06 ago 2007 às 17:36

O diretor de engenharia e operações técnicas da Associação Internacional de Segurança Aérea (Iasa, na sigla em inglês), John Sampson, disse à BBC Brasil que o sistema de reverso do Airbus 320 tem "uma armadilha mortal".
Sampson critica o fato de que uma falha de equipamento ou um erro no posicionamento do manete de uma das turbinas, na hora do pouso, desative o sistema de frenagem automática da aeronave.

A Iasa é uma organização internacional sem fins lucrativos que investiga acidentes e elabora análises sobre a segurança na aviação.


No dia 17 de julho, um Airbus 320 da TAM não conseguiu parar após a aterrissagem no aeroporto de Congonhas, atravessou a avenida Washington Luis e se chocou com o prédio em frente ao aeroporto, deixando 199 mortos.


Na semana passada, após análises das caixas-pretas do vôo, a Airbus divulgou uma nota afirmando que não houve "defeito de funcionamento" na sua aeronave.


Posição neutra- No momento da aterrissagem, a Airbus determina que os manetes de ambas turbinas devem ser colocados em ponto morto (posição neutra do manete) e, em seguida, levados à posição de reverso, que inverte o fluxo de ar nas turbinas e ajuda a parar a aeronave.

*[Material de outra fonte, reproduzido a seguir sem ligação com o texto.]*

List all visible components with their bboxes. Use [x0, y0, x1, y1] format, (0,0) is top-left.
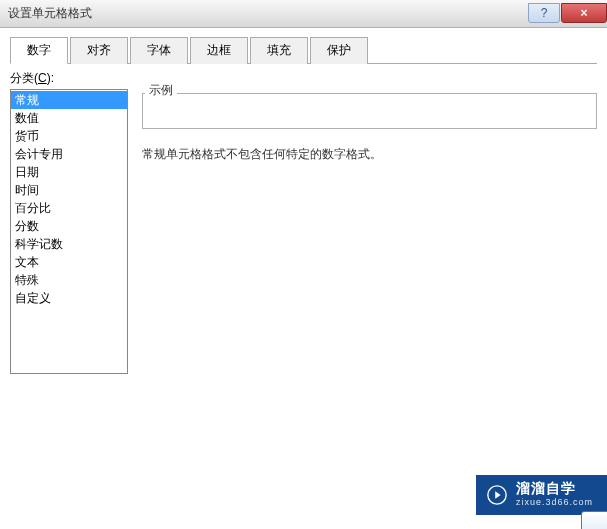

O procedimento é sempre igual, mesmo que um dos reversos esteja travado, como era o caso do avião da TAM.


"(O problema é que) se um dos manetes ficar para cima (ou seja, na posição de aceleração), os spoilers não são acionados, os freios automáticos não operam e a turbina (com o manete na posição de aceleração) começa a ganhar potência, porque o acelerador automático é acionado após o avião tocar o chão. Tudo isso acontece, mesmo se o outro manete está na posição correta de reverso", disse Sampson, em entrevista à BBC Brasil.


Os dados da caixa-preta do vôo 3054 da TAM sugerem que foi isso que aconteceu em São Paulo.


Segundo os registros, um dos manetes teria ficado na posição de aceleração enquanto o outro estaria na posição de desaceleração.


Existe a possibilidade também de que os pilotos tenham fisicamente colocado ambos os manetes na posição de desaceleração, mas que uma falha mecânica ou eletrônica tenha feito com que o computador "entendesse" que um deles ficou na posição acelerada.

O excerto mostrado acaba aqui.